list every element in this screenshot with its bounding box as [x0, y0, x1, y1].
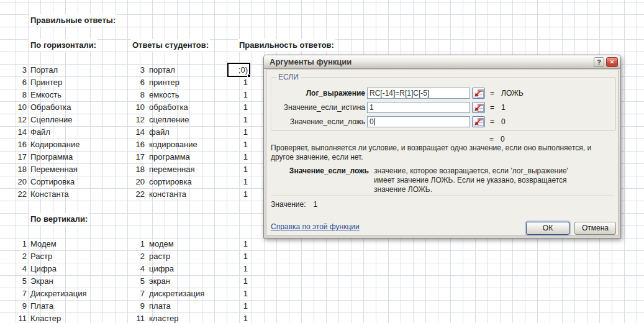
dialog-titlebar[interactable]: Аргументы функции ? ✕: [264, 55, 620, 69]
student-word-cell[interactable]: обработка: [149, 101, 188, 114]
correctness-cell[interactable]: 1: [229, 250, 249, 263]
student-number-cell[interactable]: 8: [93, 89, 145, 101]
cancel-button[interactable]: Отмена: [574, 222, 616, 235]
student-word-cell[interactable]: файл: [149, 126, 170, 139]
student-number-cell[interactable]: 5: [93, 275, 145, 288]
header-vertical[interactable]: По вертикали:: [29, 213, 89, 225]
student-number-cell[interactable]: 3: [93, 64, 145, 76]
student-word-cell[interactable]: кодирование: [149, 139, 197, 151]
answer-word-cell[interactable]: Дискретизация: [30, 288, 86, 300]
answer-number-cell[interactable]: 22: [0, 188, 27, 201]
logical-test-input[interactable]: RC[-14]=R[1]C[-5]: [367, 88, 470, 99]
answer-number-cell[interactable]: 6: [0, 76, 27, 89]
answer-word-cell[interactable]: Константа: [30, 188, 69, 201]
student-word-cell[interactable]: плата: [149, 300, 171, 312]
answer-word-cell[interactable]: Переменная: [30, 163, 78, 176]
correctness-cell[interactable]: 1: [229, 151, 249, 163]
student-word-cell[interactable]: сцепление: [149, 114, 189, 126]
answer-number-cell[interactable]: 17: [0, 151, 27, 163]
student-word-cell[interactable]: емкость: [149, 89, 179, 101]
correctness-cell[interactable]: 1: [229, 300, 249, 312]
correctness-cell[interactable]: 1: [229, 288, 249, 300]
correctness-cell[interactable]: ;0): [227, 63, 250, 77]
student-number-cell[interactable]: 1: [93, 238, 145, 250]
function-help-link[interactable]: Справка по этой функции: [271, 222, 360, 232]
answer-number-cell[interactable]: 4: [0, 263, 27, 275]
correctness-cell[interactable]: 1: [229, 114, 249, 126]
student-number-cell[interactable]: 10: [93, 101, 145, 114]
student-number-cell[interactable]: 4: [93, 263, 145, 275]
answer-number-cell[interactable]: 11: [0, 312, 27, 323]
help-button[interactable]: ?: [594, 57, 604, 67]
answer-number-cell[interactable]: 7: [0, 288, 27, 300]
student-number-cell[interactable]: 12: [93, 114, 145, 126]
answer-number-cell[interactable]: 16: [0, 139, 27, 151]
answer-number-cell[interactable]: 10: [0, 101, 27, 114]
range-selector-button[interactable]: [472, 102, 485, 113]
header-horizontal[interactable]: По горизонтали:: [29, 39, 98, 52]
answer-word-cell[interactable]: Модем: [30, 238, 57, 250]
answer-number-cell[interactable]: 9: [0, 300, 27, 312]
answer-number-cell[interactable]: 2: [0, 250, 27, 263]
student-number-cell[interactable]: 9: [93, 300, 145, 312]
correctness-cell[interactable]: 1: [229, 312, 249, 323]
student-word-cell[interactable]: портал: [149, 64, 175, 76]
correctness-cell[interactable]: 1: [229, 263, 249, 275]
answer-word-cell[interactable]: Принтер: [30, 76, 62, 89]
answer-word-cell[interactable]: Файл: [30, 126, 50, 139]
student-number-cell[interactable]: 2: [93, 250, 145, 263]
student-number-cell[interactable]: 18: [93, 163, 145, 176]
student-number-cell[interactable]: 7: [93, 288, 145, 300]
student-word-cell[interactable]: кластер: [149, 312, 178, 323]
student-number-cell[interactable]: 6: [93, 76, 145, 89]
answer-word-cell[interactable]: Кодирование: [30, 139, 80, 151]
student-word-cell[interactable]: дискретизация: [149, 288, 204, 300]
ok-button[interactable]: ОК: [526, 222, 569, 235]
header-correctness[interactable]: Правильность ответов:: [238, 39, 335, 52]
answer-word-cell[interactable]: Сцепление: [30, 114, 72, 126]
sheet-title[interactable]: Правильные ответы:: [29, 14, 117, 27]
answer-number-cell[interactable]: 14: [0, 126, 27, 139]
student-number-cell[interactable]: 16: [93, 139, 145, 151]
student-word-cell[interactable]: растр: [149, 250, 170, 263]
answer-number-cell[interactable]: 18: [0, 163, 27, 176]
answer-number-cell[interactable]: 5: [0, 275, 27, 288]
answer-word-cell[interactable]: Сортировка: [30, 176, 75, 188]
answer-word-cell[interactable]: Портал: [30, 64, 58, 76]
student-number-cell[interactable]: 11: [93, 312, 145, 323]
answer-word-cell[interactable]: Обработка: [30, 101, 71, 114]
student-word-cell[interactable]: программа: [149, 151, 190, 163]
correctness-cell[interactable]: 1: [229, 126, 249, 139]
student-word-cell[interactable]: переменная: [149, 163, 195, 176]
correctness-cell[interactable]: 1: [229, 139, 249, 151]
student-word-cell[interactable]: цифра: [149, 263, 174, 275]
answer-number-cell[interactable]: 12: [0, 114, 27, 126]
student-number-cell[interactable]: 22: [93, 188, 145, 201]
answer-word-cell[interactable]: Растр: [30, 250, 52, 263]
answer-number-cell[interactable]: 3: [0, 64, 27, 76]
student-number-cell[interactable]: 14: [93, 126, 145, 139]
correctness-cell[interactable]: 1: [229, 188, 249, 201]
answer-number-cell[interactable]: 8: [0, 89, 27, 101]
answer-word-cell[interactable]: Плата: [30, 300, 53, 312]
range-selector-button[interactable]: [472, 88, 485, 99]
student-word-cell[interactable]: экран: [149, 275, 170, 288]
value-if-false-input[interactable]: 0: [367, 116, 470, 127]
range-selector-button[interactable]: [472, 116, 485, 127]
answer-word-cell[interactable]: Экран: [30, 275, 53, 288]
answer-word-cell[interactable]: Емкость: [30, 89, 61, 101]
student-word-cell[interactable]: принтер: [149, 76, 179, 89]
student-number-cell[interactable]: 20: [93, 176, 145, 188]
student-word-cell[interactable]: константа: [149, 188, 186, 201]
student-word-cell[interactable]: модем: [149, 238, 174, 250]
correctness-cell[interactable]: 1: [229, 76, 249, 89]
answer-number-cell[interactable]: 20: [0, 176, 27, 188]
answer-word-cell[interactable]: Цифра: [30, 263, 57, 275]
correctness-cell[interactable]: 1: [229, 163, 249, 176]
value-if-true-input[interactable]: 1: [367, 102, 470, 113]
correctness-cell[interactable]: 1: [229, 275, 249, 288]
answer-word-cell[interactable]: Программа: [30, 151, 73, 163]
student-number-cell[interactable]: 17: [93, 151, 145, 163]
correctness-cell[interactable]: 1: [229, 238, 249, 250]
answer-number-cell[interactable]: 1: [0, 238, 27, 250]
::::
Without the pictures, repeat every record above exactly as written.

**Answer:**
list every element in this screenshot with its bounding box as [x0, y0, x1, y1].
dialog-titlebar[interactable]: Аргументы функции ? ✕: [264, 55, 620, 69]
student-word-cell[interactable]: обработка: [149, 101, 188, 114]
correctness-cell[interactable]: 1: [229, 250, 249, 263]
student-number-cell[interactable]: 8: [93, 89, 145, 101]
cancel-button[interactable]: Отмена: [574, 222, 616, 235]
student-word-cell[interactable]: файл: [149, 126, 170, 139]
student-number-cell[interactable]: 5: [93, 275, 145, 288]
header-vertical[interactable]: По вертикали:: [29, 213, 89, 225]
student-number-cell[interactable]: 3: [93, 64, 145, 76]
student-word-cell[interactable]: кодирование: [149, 139, 197, 151]
answer-word-cell[interactable]: Дискретизация: [30, 288, 86, 300]
answer-number-cell[interactable]: 22: [0, 188, 27, 201]
logical-test-input[interactable]: RC[-14]=R[1]C[-5]: [367, 88, 470, 99]
answer-number-cell[interactable]: 6: [0, 76, 27, 89]
answer-word-cell[interactable]: Константа: [30, 188, 69, 201]
student-word-cell[interactable]: плата: [149, 300, 171, 312]
answer-word-cell[interactable]: Переменная: [30, 163, 78, 176]
correctness-cell[interactable]: 1: [229, 151, 249, 163]
student-word-cell[interactable]: сцепление: [149, 114, 189, 126]
answer-number-cell[interactable]: 17: [0, 151, 27, 163]
student-word-cell[interactable]: емкость: [149, 89, 179, 101]
correctness-cell[interactable]: 1: [229, 300, 249, 312]
correctness-cell[interactable]: 1: [229, 288, 249, 300]
correctness-cell[interactable]: ;0): [227, 63, 250, 77]
student-number-cell[interactable]: 1: [93, 238, 145, 250]
function-help-link[interactable]: Справка по этой функции: [271, 222, 360, 232]
answer-number-cell[interactable]: 4: [0, 263, 27, 275]
correctness-cell[interactable]: 1: [229, 114, 249, 126]
student-number-cell[interactable]: 10: [93, 101, 145, 114]
student-number-cell[interactable]: 4: [93, 263, 145, 275]
answer-number-cell[interactable]: 11: [0, 312, 27, 323]
help-button[interactable]: ?: [594, 57, 604, 67]
answer-number-cell[interactable]: 7: [0, 288, 27, 300]
student-number-cell[interactable]: 12: [93, 114, 145, 126]
answer-number-cell[interactable]: 16: [0, 139, 27, 151]
answer-number-cell[interactable]: 10: [0, 101, 27, 114]
range-selector-button[interactable]: [472, 102, 485, 113]
header-horizontal[interactable]: По горизонтали:: [29, 39, 98, 52]
answer-word-cell[interactable]: Модем: [30, 238, 57, 250]
answer-number-cell[interactable]: 9: [0, 300, 27, 312]
answer-number-cell[interactable]: 2: [0, 250, 27, 263]
student-number-cell[interactable]: 9: [93, 300, 145, 312]
correctness-cell[interactable]: 1: [229, 312, 249, 323]
student-word-cell[interactable]: портал: [149, 64, 175, 76]
correctness-cell[interactable]: 1: [229, 263, 249, 275]
answer-word-cell[interactable]: Принтер: [30, 76, 62, 89]
answer-word-cell[interactable]: Файл: [30, 126, 50, 139]
student-number-cell[interactable]: 2: [93, 250, 145, 263]
student-number-cell[interactable]: 18: [93, 163, 145, 176]
student-number-cell[interactable]: 7: [93, 288, 145, 300]
student-word-cell[interactable]: кластер: [149, 312, 178, 323]
student-number-cell[interactable]: 6: [93, 76, 145, 89]
answer-word-cell[interactable]: Кодирование: [30, 139, 80, 151]
student-word-cell[interactable]: дискретизация: [149, 288, 204, 300]
ok-button[interactable]: ОК: [526, 222, 569, 235]
header-correctness[interactable]: Правильность ответов:: [238, 39, 335, 52]
answer-word-cell[interactable]: Сцепление: [30, 114, 72, 126]
sheet-title[interactable]: Правильные ответы:: [29, 14, 117, 27]
answer-number-cell[interactable]: 14: [0, 126, 27, 139]
student-number-cell[interactable]: 16: [93, 139, 145, 151]
student-word-cell[interactable]: растр: [149, 250, 170, 263]
answer-number-cell[interactable]: 18: [0, 163, 27, 176]
answer-number-cell[interactable]: 5: [0, 275, 27, 288]
answer-word-cell[interactable]: Сортировка: [30, 176, 75, 188]
answer-word-cell[interactable]: Портал: [30, 64, 58, 76]
student-number-cell[interactable]: 11: [93, 312, 145, 323]
answer-word-cell[interactable]: Обработка: [30, 101, 71, 114]
student-word-cell[interactable]: программа: [149, 151, 190, 163]
correctness-cell[interactable]: 1: [229, 126, 249, 139]
student-word-cell[interactable]: переменная: [149, 163, 195, 176]
correctness-cell[interactable]: 1: [229, 139, 249, 151]
student-word-cell[interactable]: цифра: [149, 263, 174, 275]
answer-number-cell[interactable]: 12: [0, 114, 27, 126]
student-number-cell[interactable]: 22: [93, 188, 145, 201]
answer-word-cell[interactable]: Растр: [30, 250, 52, 263]
answer-number-cell[interactable]: 3: [0, 64, 27, 76]
student-number-cell[interactable]: 14: [93, 126, 145, 139]
correctness-cell[interactable]: 1: [229, 188, 249, 201]
answer-number-cell[interactable]: 8: [0, 89, 27, 101]
answer-word-cell[interactable]: Плата: [30, 300, 53, 312]
range-selector-button[interactable]: [472, 88, 485, 99]
student-word-cell[interactable]: экран: [149, 275, 170, 288]
value-if-false-input[interactable]: 0: [367, 116, 470, 127]
range-selector-button[interactable]: [472, 116, 485, 127]
answer-word-cell[interactable]: Экран: [30, 275, 53, 288]
answer-word-cell[interactable]: Емкость: [30, 89, 61, 101]
student-word-cell[interactable]: принтер: [149, 76, 179, 89]
student-number-cell[interactable]: 20: [93, 176, 145, 188]
student-word-cell[interactable]: константа: [149, 188, 186, 201]
student-word-cell[interactable]: модем: [149, 238, 174, 250]
correctness-cell[interactable]: 1: [229, 76, 249, 89]
answer-number-cell[interactable]: 20: [0, 176, 27, 188]
answer-word-cell[interactable]: Цифра: [30, 263, 57, 275]
correctness-cell[interactable]: 1: [229, 163, 249, 176]
value-if-true-input[interactable]: 1: [367, 102, 470, 113]
correctness-cell[interactable]: 1: [229, 275, 249, 288]
answer-word-cell[interactable]: Программа: [30, 151, 73, 163]
student-number-cell[interactable]: 17: [93, 151, 145, 163]
correctness-cell[interactable]: 1: [229, 238, 249, 250]
answer-number-cell[interactable]: 1: [0, 238, 27, 250]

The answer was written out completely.